[Dataset]
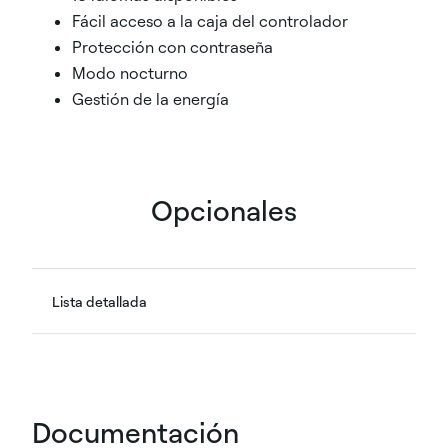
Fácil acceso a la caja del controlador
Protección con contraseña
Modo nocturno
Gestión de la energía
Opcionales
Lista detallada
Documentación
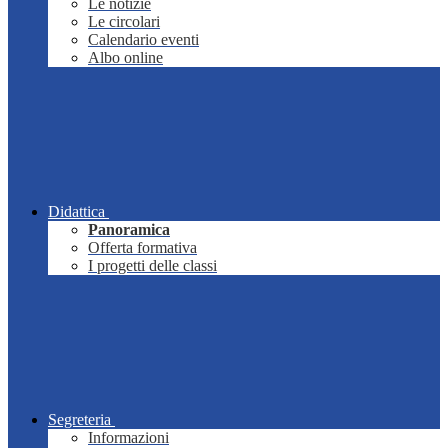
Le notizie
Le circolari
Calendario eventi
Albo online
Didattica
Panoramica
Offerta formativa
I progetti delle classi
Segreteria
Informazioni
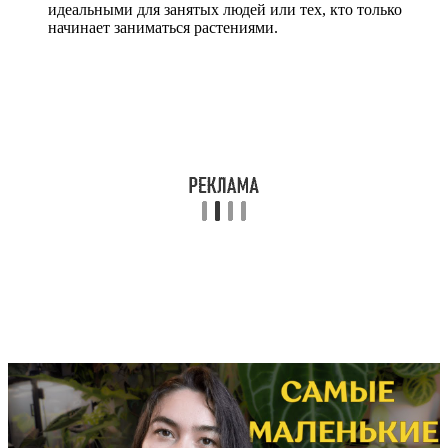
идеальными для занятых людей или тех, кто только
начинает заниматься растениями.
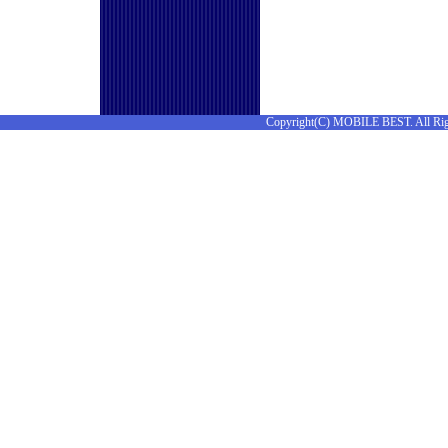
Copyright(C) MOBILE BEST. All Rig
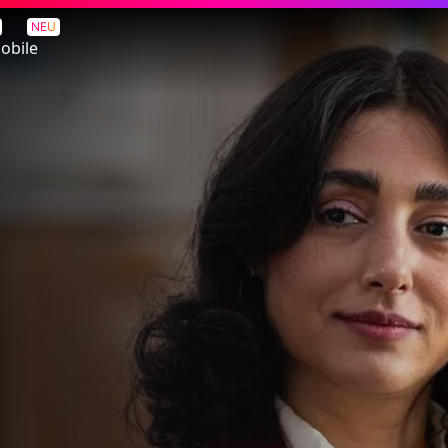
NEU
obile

==

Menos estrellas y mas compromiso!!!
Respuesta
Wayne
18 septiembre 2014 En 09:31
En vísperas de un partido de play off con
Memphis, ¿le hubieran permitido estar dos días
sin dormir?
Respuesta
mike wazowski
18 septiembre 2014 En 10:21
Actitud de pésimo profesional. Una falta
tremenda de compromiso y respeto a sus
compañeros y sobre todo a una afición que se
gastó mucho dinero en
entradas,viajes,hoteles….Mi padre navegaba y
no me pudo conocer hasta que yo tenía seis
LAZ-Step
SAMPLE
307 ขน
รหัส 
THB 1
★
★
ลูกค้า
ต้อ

* * *

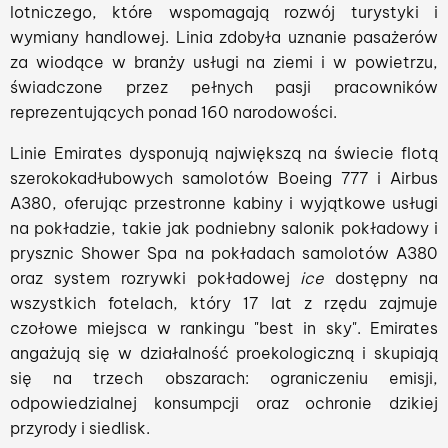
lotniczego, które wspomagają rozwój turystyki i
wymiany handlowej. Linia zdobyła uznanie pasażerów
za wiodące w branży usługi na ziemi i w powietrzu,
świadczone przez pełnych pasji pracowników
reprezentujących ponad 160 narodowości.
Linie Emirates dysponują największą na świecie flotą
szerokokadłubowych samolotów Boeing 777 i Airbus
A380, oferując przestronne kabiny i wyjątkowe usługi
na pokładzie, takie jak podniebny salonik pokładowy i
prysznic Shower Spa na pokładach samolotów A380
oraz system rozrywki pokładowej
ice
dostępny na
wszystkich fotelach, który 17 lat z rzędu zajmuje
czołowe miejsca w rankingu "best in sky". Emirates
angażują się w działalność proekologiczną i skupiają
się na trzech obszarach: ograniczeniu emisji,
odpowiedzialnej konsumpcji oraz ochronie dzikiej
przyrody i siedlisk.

[What you need to do]
Your answer should be each line of the data that contains the word "compromiso", copied as it stands.

[Solution to the exercise]
Menos estrellas y mas compromiso!!!
tremenda de compromiso y respeto a sus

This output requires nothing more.